EXERCISE:
In the entries below, how many lines contain the word "loket"? State the number and nothing more.

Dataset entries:
::::

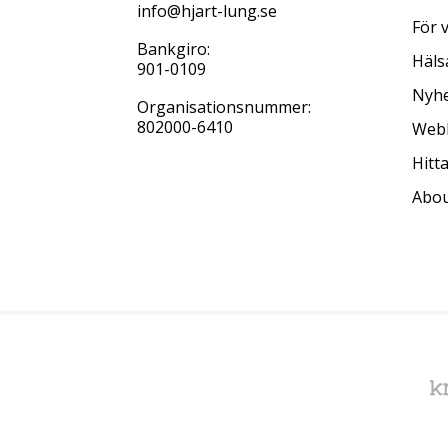
info@hjart-lung.se
För 
Bankgiro:
Häls
901-0109
Nyhe
Organisationsnummer:
802000-6410
Web
Hitt
Abou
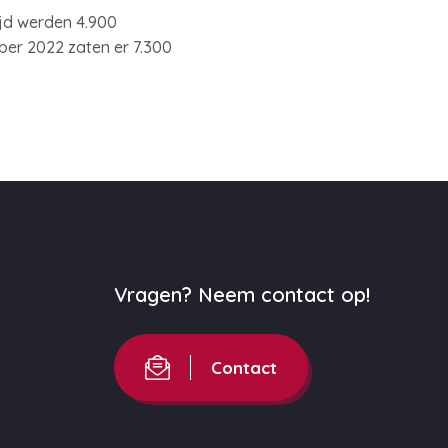
ijd werden 4.900
ber 2022 zaten er 7.300
Vragen? Neem contact op!
Contact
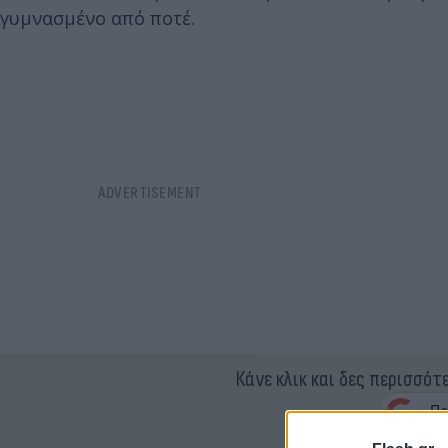
γυμνασμένο από ποτέ.
Κάνε κλικ και δες περισσότ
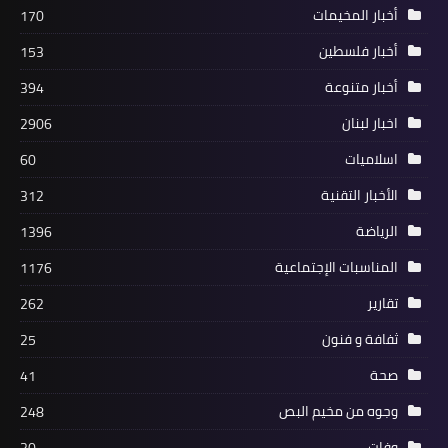
أخبار المخيمات
170
أخبار فلسطين
153
أخبار متنوعة
394
اخبار لبنان
2906
أخبار فلسطين
اسلاميات
60
*مسيرة حاشدة في مدينة بريمن
الأخبار التقنية
312
الألمانية استنكارا لاستمرار العدوان
الاسرائيلي على غزة والضفة*
الرياضة
1396
المناسبات الإجتماعية
1176
تقارير
262
ثفافة و فنون
25
صحة
41
وجوه من مخيم البص
248
وفات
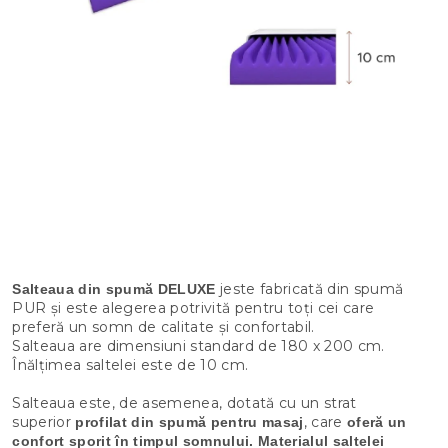
jeste fabricată din spumă
Salteaua din spumă DELUXE
PUR și este alegerea potrivită pentru toți cei care
preferă un somn de calitate și confortabil.
Salteaua are dimensiuni standard de 180 x 200 cm.
Înălțimea saltelei este de 10 cm.
Salteaua este, de asemenea, dotată cu un strat
superior
, care
profilat din spumă pentru masaj
oferă un
confort sporit în timpul somnului.
Materialul saltelei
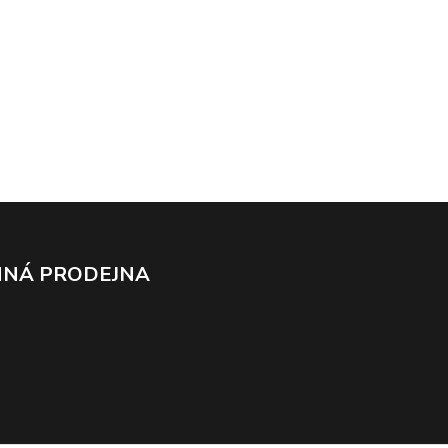
NÁ PRODEJNA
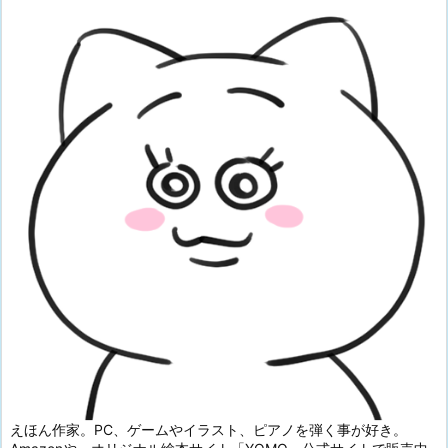
えほん作家。PC、ゲームやイラスト、ピアノを弾く事が好き。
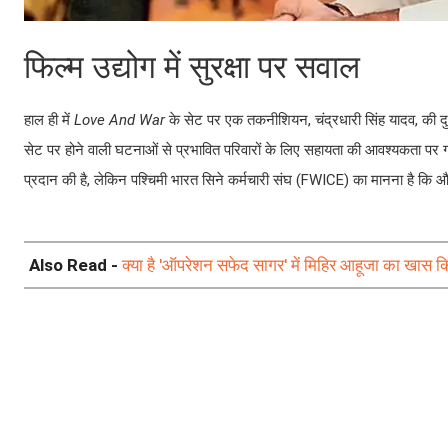
फिल्म उद्योग में सुरक्षा पर सवाल
हाल ही में
Love And War
के सेट पर एक तकनीशियन, चंद्रधारी सिंह यादव, की दुखद
सेट पर होने वाली घटनाओं से प्रभावित परिवारों के लिए सहायता की आवश्यकता पर गं
प्रदान की है, लेकिन पश्चिमी भारत सिने कर्मचारी संघ (FWICE) का मानना है क
Also Read -
क्या है 'ऑपरेशन सफेद सागर' में मिहिर आहूजा का खास 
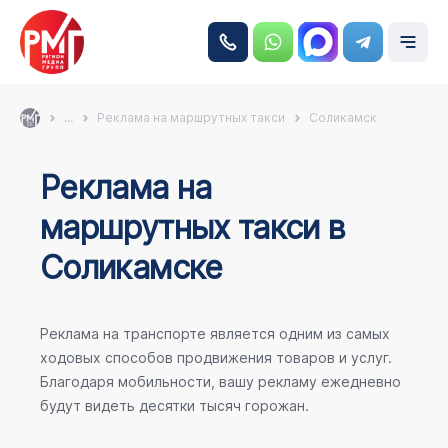
...
Реклама на маршрутных такси
Соликамск
Реклама на
маршрутных такси в
Соликамске
Реклама на транспорте является одним из самых
ходовых способов продвижения товаров и услуг.
Благодаря мобильности, вашу рекламу ежедневно
будут видеть десятки тысяч горожан.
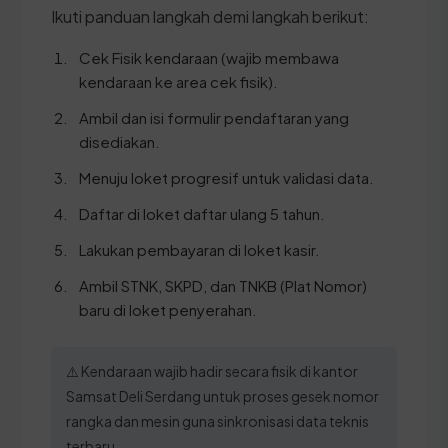
Ikuti panduan langkah demi langkah berikut:
Cek Fisik kendaraan (wajib membawa
kendaraan ke area cek fisik).
Ambil dan isi formulir pendaftaran yang
disediakan.
Menuju loket progresif untuk validasi data.
Daftar di loket daftar ulang 5 tahun.
Lakukan pembayaran di loket kasir.
Ambil STNK, SKPD, dan TNKB (Plat Nomor)
baru di loket penyerahan.
⚠️ Kendaraan wajib hadir secara fisik di kantor
Samsat Deli Serdang untuk proses gesek nomor
rangka dan mesin guna sinkronisasi data teknis
terbaru.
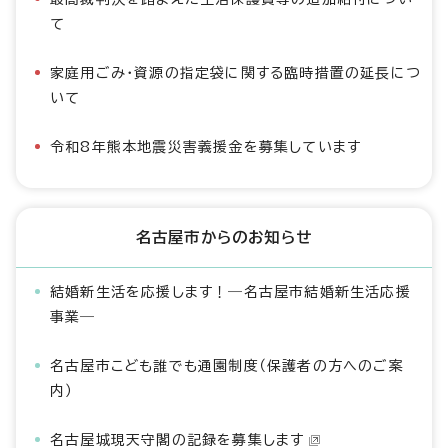
て
家庭用ごみ・資源の指定袋に関する臨時措置の延長につ
いて
令和8年熊本地震災害義援金を募集しています
名古屋市からのお知らせ
結婚新生活を応援します！―名古屋市結婚新生活応援
事業―
名古屋市こども誰でも通園制度（保護者の方へのご案
内）
名古屋城現天守閣の記録を募集します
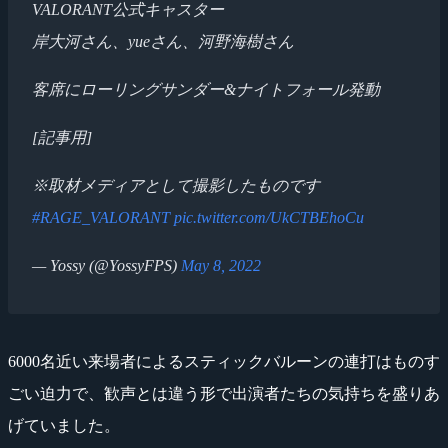
VALORANT公式キャスター
岸大河さん、yueさん、河野海樹さん
客席にローリングサンダー&ナイトフォール発動
[記事用]
※取材メディアとして撮影したものです
#RAGE_VALORANT
pic.twitter.com/UkCTBEhoCu
— Yossy (@YossyFPS)
May 8, 2022
6000名近い来場者によるスティックバルーンの連打はものす
ごい迫力で、歓声とは違う形で出演者たちの気持ちを盛りあ
げていました。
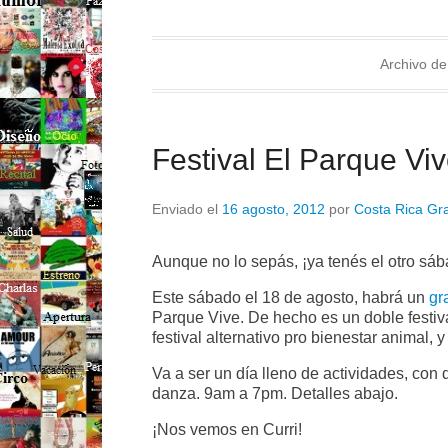
Archivo de
Festival El Parque Vi
Enviado el
16 agosto, 2012
por
Costa Rica Gra
Aunque no lo sepás, ¡ya tenés el otro s
Este sábado el 18 de agosto, habrá un
gr
Parque Vive. De hecho es un doble festiva
festival alternativo pro bienestar animal
Va a ser un día lleno de actividades, con
danza. 9am a 7pm. Detalles abajo.
¡Nos vemos en Curri!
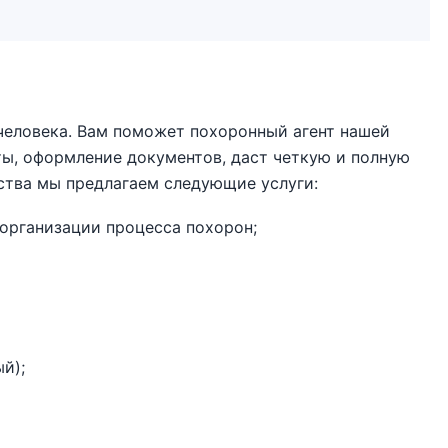
 человека. Вам поможет похоронный агент нашей
ы, оформление документов, даст четкую и полную
ства мы предлагаем следующие услуги:
организации процесса похорон;
й);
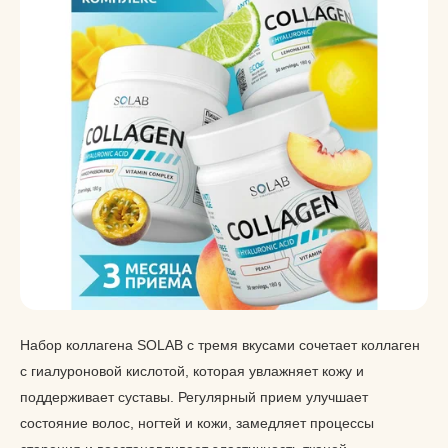
Набор коллагена SOLAB с тремя вкусами сочетает коллаген
с гиалуроновой кислотой, которая увлажняет кожу и
поддерживает суставы. Регулярный прием улучшает
состояние волос, ногтей и кожи, замедляет процессы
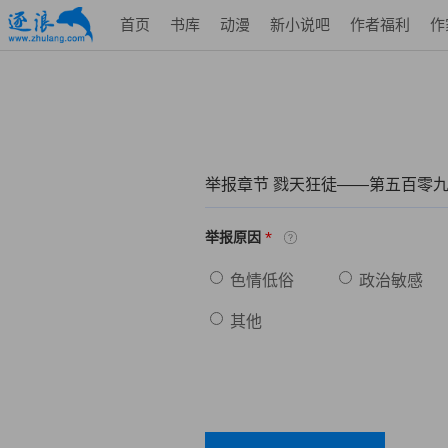
首页
书库
动漫
新小说吧
作者福利
作
举报章节 戮天狂徒——第五百零
*
举报原因
色情低俗
政治敏感
其他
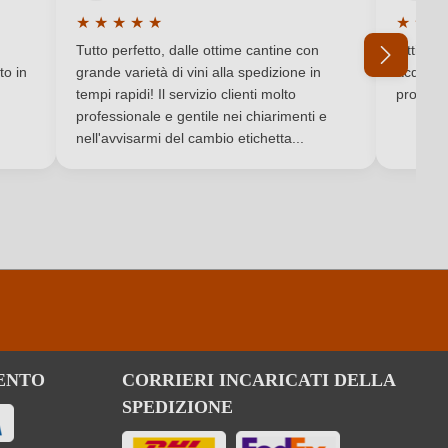
Lombardia
★
★
★
★
★
★
★
★
Valutazione media di 5 su 5 stelle
Valutaz
Tappo in sughero naturale
Tutto perfetto, dalle ottime cantine con
Ottimo e
to in
grande varietà di vini alla spedizione in
acquista
Merlot
tempi rapidi! Il servizio clienti molto
produtto
professionale e gentile nei chiarimenti e
Ho dimenticato la mia password.
nell'avvisarmi del cambio etichetta...
ENTO
CORRIERI INCARICATI DELLA
SPEDIZIONE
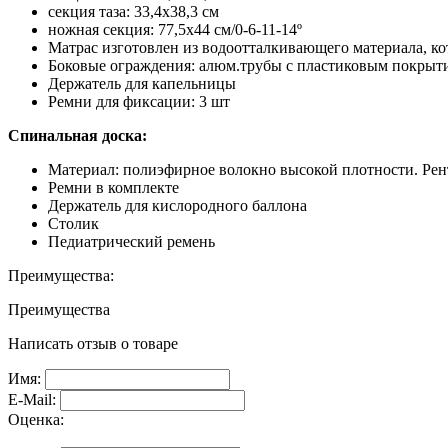
секция таза: 33,4х38,3 см
ножная секция: 77,5х44 см/0-6-11-14º
Матрас изготовлен из водоотталкивающего материала, ко
Боковые ограждения: алюм.трубы с пластиковым покрыт
Держатель для капельницы
Ремни для фиксации: 3 шт
Спинальная доска:
Материал: полиэфирное волокно высокой плотности. Рен
Ремни в комплекте
Держатель для кислородного баллона
Столик
Педиатрический ремень
Преимущества:
Преимущества
Написать отзыв о товаре
Имя:
E-Mail:
Оценка:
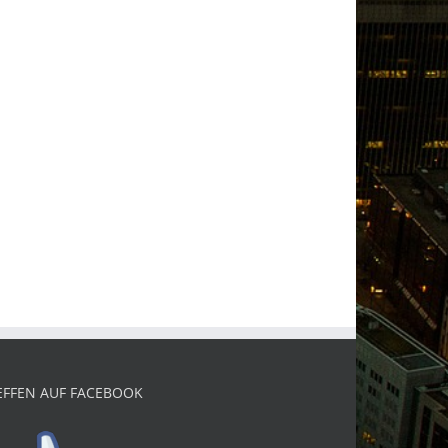
EFFEN AUF FACEBOOK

::::

SOLUTION:
4